Aromobates saltuensis
- Conservation status: Endangered (IUCN 3.1)

Scientific classification
- Kingdom: Animalia
- Phylum: Chordata
- Class: Amphibia
- Order: Anura
- Family: Aromobatidae
- Genus: Aromobates
- Species: A. saltuensis
- Binomial name: Aromobates saltuensis (Rivero, 1980)
- Synonyms: Colostethus saltuensis Rivero, 1980 "1978"

= Aromobates saltuensis =

- Authority: (Rivero, 1980)
- Conservation status: EN
- Synonyms: Colostethus saltuensis Rivero, 1980 "1978"

Species of frog

Aromobates saltuensis (common name: salty rocket frog and forest rocket frog) is a species of frog in the family Aromobatidae. It is endemic to humid lower montane forest of the Táchira state in western Venezuela. It is suspected in nearby Colombia.

==Habitat==
This diurnal frog inhabits humid lower montane Andean forest, both primary and secondary. It has also been seen near streams that flow through grassy pastureland. Scientists observed the frog between 482 and 1500 meters above sea level.

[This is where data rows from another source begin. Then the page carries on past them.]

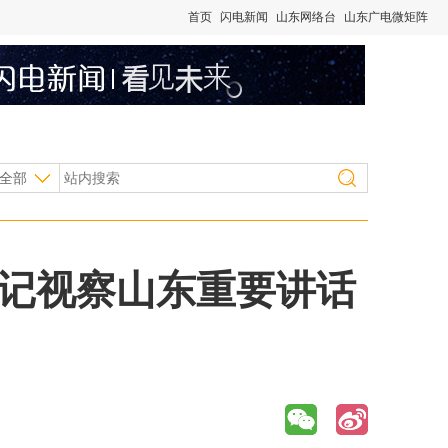
首页
闪电新闻
山东网络台
山东广电微矩阵
全部
书记视察山东重要讲话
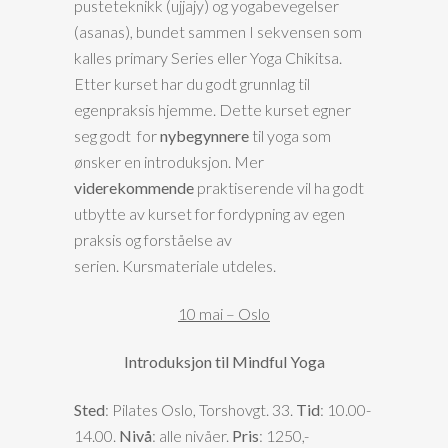
pusteteknikk (ujjajy) og yogabevegelser
(asanas), bundet sammen I sekvensen som
kalles primary Series eller Yoga Chikitsa.
Etter kurset har du godt grunnlag til
egenpraksis hjemme. Dette kurset egner
seg godt for
nybegynnere
til yoga som
ønsker en introduksjon. Mer
viderekommende
praktiserende vil ha godt
utbytte av kurset for fordypning av egen
praksis og forståelse av
serien. Kursmateriale utdeles.
10 mai – Oslo
Introduksjon til Mindful Yoga
Sted
: Pilates Oslo, Torshovgt. 33.
Tid
: 10.00-
14.00.
Nivå
: alle nivåer.
Pris
: 1250,-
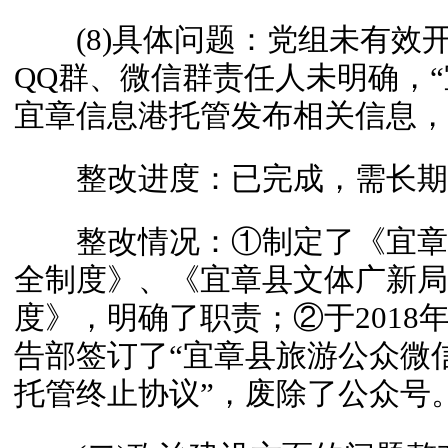
(8)具体问题：党组未有效
QQ群、微信群责任人未明确，
宜章信息港托管发布相关信息，
整改进度：已完成，需长期
整改情况：①制定了《宜章
全制度》、《宜章县文体广新局
度》，明确了职责；②于2018
告部签订了“宜章县旅游公众微
托管终止协议”，废除了公众号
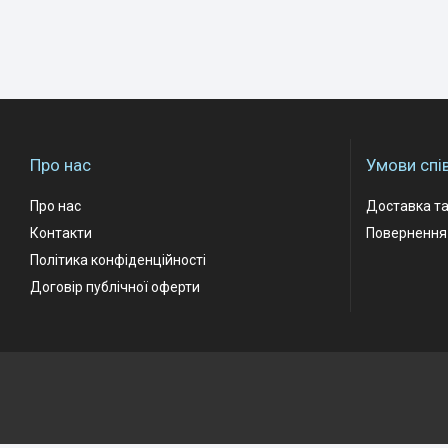
Про нас
Умови спі
Про нас
Доставка та
Контакти
Повернення 
Політика конфіденційності
Договір публічної оферти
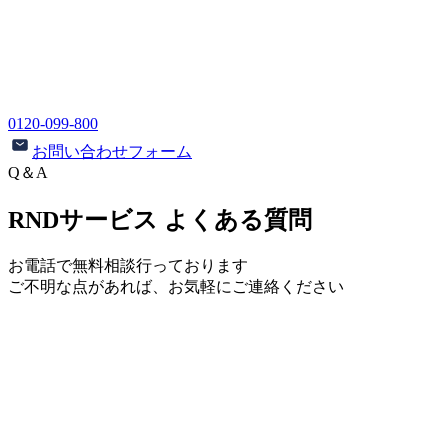
0120-099-800
お問い合わせフォーム
Q＆A
RNDサービス よくある質問
お電話で無料相談行っております
ご不明な点があれば、お気軽にご連絡ください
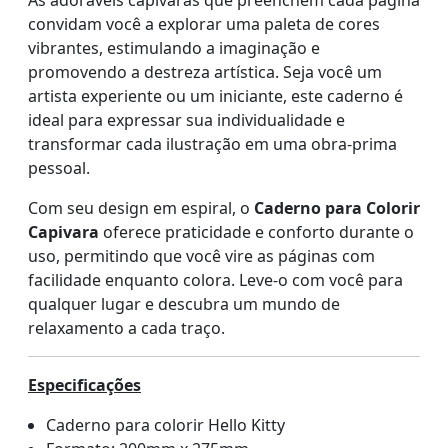
As adoráveis capivaras que preenchem cada página
convidam você a explorar uma paleta de cores
vibrantes, estimulando a imaginação e
promovendo a destreza artística. Seja você um
artista experiente ou um iniciante, este caderno é
ideal para expressar sua individualidade e
transformar cada ilustração em uma obra-prima
pessoal.
Com seu design em espiral, o
Caderno para Colorir
Capivara
oferece praticidade e conforto durante o
uso, permitindo que você vire as páginas com
facilidade enquanto colora. Leve-o com você para
qualquer lugar e descubra um mundo de
relaxamento a cada traço.
Especificações
Caderno para colorir Hello Kitty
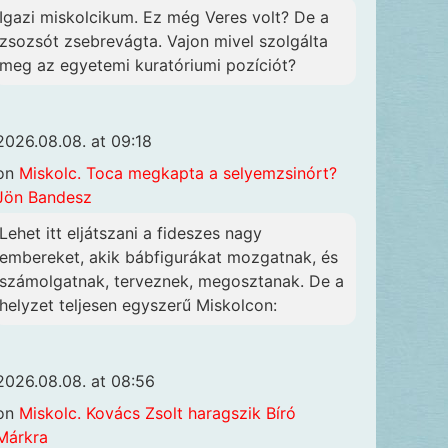
Igazi miskolcikum. Ez még Veres volt? De a
zsozsót zsebrevágta. Vajon mivel szolgálta
meg az egyetemi kuratóriumi pozíciót?
2026.08.08. at 09:18
on
Miskolc. Toca megkapta a selyemzsinórt?
Jön Bandesz
Lehet itt eljátszani a fideszes nagy
embereket, akik bábfigurákat mozgatnak, és
számolgatnak, terveznek, megosztanak. De a
helyzet teljesen egyszerű Miskolcon:
2026.08.08. at 08:56
on
Miskolc. Kovács Zsolt haragszik Bíró
Márkra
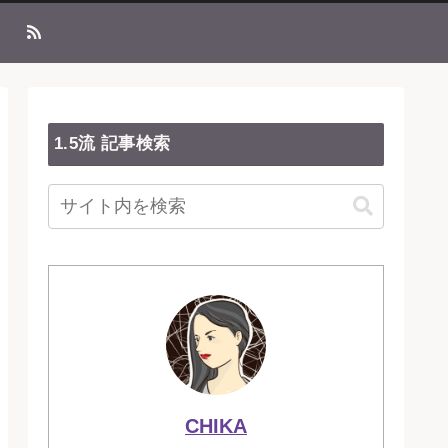
1.5流 記事検索
CHIKA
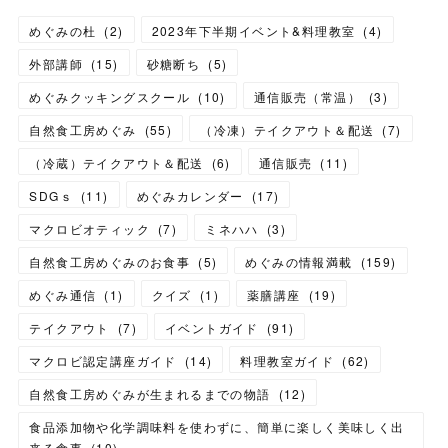
めぐみの杜
(
2
)
2023年下半期イベント&料理教室
(
4
)
外部講師
(
15
)
砂糖断ち
(
5
)
めぐみクッキングスクール
(
10
)
通信販売（常温）
(
3
)
自然食工房めぐみ
(
55
)
（冷凍）テイクアウト＆配送
(
7
)
（冷蔵）テイクアウト＆配送
(
6
)
通信販売
(
11
)
SDGｓ
(
11
)
めぐみカレンダー
(
17
)
マクロビオティック
(
7
)
ミネハハ
(
3
)
自然食工房めぐみのお食事
(
5
)
めぐみの情報満載
(
159
)
めぐみ通信
(
1
)
クイズ
(
1
)
薬膳講座
(
19
)
テイクアウト
(
7
)
イベントガイド
(
91
)
マクロビ認定講座ガイド
(
14
)
料理教室ガイド
(
62
)
自然食工房めぐみが生まれるまでの物語
(
12
)
食品添加物や化学調味料を使わずに、簡単に楽しく美味しく出
来る食事
(
10
)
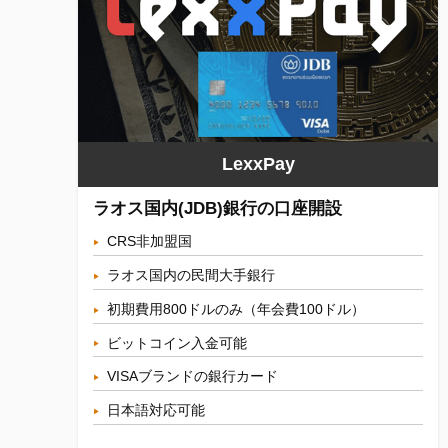
LexxPay
ラオス国内(JDB)銀行の口座開設
CRS非加盟国
ラオス国内の民間大手銀行
初期費用800ドルのみ（年会費100ドル）
ビットコイン入金可能
VISAブランドの銀行カード
日本語対応可能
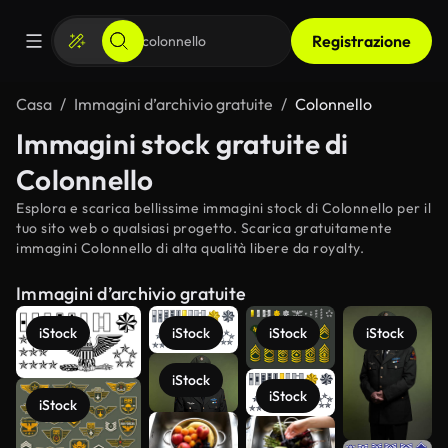
Registrazione
Casa
Immagini d’archivio gratuite
Colonnello
Immagini stock gratuite di
Colonnello
Esplora e scarica bellissime immagini stock di Colonnello per il
tuo sito web o qualsiasi progetto. Scarica gratuitamente
immagini Colonnello di alta qualità libere da royalty.
Immagini d’archivio gratuite
iStock
iStock
iStock
iStock
iStock
iStock
iStock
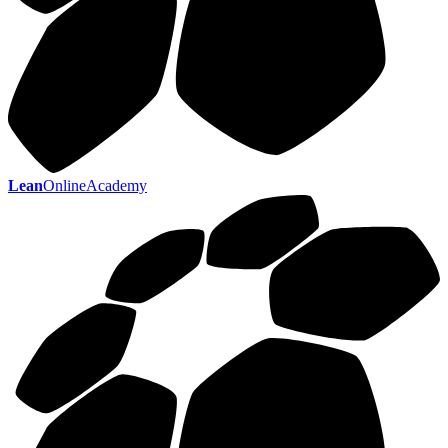
Lean
OnlineAcademy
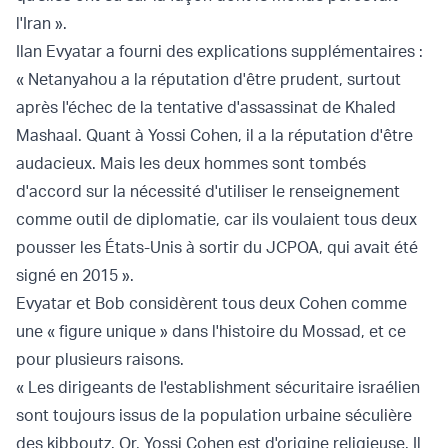
l'Iran ».
Ilan Evyatar a fourni des explications supplémentaires :
« Netanyahou a la réputation d'être prudent, surtout
après l'échec de la tentative d'assassinat de Khaled
Mashaal. Quant à Yossi Cohen, il a la réputation d'être
audacieux. Mais les deux hommes sont tombés
d'accord sur la nécessité d'utiliser le renseignement
comme outil de diplomatie, car ils voulaient tous deux
pousser les États-Unis à sortir du JCPOA, qui avait été
signé en 2015 ».
Evyatar et Bob considèrent tous deux Cohen comme
une « figure unique » dans l'histoire du Mossad, et ce
pour plusieurs raisons.
« Les dirigeants de l'establishment sécuritaire israélien
sont toujours issus de la population urbaine séculière
des kibboutz. Or, Yossi Cohen est d'origine religieuse. Il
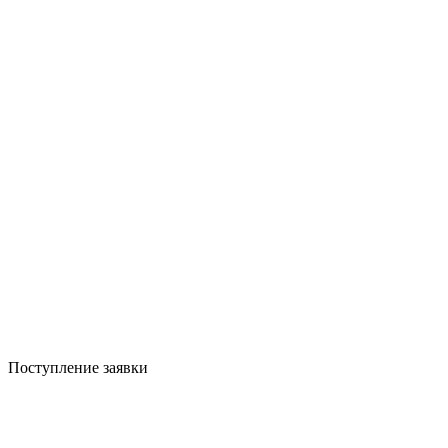
Поступление заявки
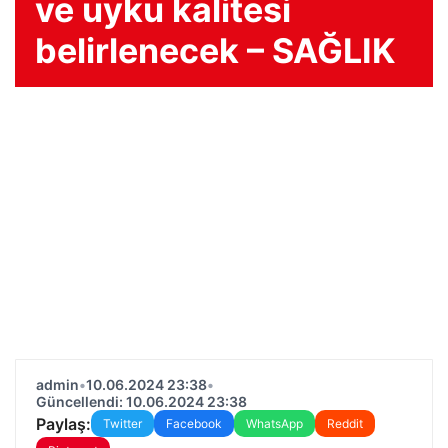
ve uyku kalitesi
belirlenecek – SAĞLIK
admin
•
10.06.2024 23:38
•
Güncellendi: 10.06.2024 23:38
Paylaş:
Twitter
Facebook
WhatsApp
Reddit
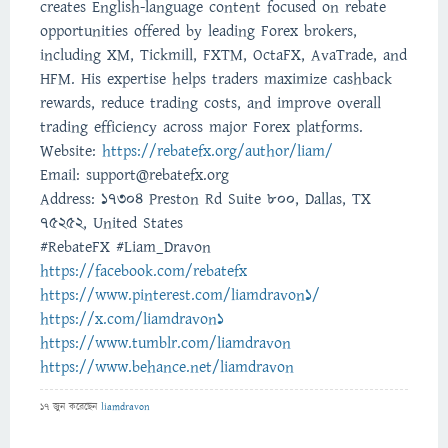
creates English-language content focused on rebate
opportunities offered by leading Forex brokers,
including XM, Tickmill, FXTM, OctaFX, AvaTrade, and
HFM. His expertise helps traders maximize cashback
rewards, reduce trading costs, and improve overall
trading efficiency across major Forex platforms.
Website:
https://rebatefx.org/author/liam/
Email: support@rebatefx.org
Address: 17304 Preston Rd Suite 800, Dallas, TX
75252, United States
#RebateFX #Liam_Dravon
https://facebook.com/rebatefx
https://www.pinterest.com/liamdravon1/
https://x.com/liamdravon1
https://www.tumblr.com/liamdravon
https://www.behance.net/liamdravon
17 জুন
করেছেন
liamdravon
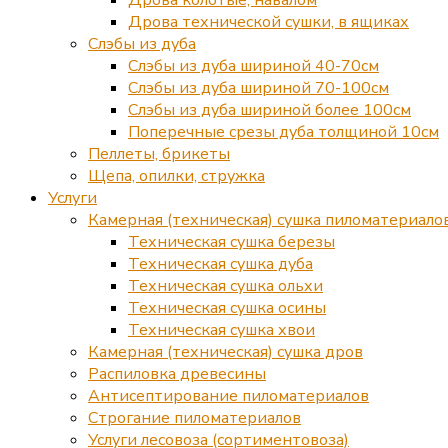
Дрова технической сушки, в ящиках
Слэбы из дуба
Слэбы из дуба шириной 40-70см
Слэбы из дуба шириной 70-100см
Слэбы из дуба шириной более 100см
Поперечные срезы дуба толщиной 10см
Пеллеты, брикеты
Щепа, опилки, стружка
Услуги
Камерная (техническая) сушка пиломатериало
Техническая сушка березы
Техническая сушка дуба
Техническая сушка ольхи
Техническая сушка осины
Техническая сушка хвои
Камерная (техническая) сушка дров
Распиловка древесины
Антисептирование пиломатериалов
Строгание пиломатериалов
Услуги лесовоза (сортиментовоза)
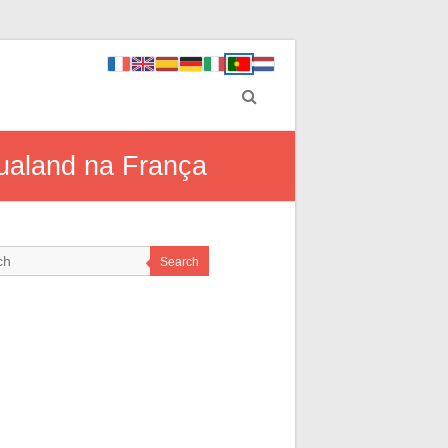
qualand na França
Search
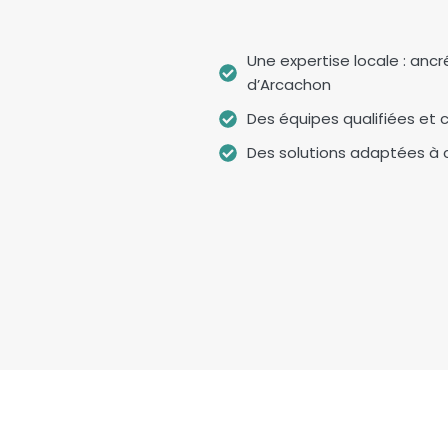
Une expertise locale : ancr
d’Arcachon
Des équipes qualifiées et c
Des solutions adaptées à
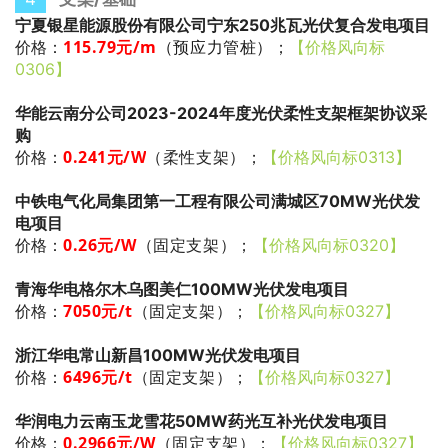
宁夏银星能源股份有限公司宁东250兆瓦光伏复合发电项目
115.79
元/m
（预应力管桩）
；
价格：
【价格风向标
0306】
华能云南分公司2023-2024年度光伏柔性支架框架协议采
购
0.241
元/W
（柔性支架）
；
价格：
【价格风向标0313】
中铁电气化局集团第一工程有限公司满城区70MW光伏发
电项目
0.26
元/W
（固定支架）
；
价格：
【价格风向标0320】
青海华电格尔木乌图美仁100MW光伏发电项目
7050
元/t
（固定支架）
；
价格：
【价格风向标0327】
浙江华电常山新昌100MW光伏发电项目
6496
元/t
（固定支架）
；
价格：
【价格风向标0327】
华润电力云南玉龙雪花50MW药光互补光伏发电项目
0.2966
元/W
（固定支架）
；
价格：
【价格风向标0327】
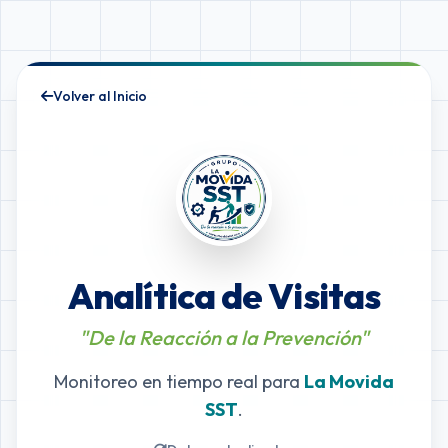
Volver al Inicio
Analítica de Visitas
"De la Reacción a la Prevención"
Monitoreo en tiempo real para
La Movida
SST
.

Scientists have observerd one subpopulation in a protected area, Parque Nacional El Tamá.

==Reproduction==
The male protects the eggs that are laid on land. After hatching, the male carries the tadpoles on his back to water where they develop further.

==Threats==
Aromobates saltuensis is threatened by habitat loss caused by agriculture, involving both crops and livestock, as well as logging, water pollution, and infrastructure development. Its distribution occurrence is subject to strong anthropogenic pressure.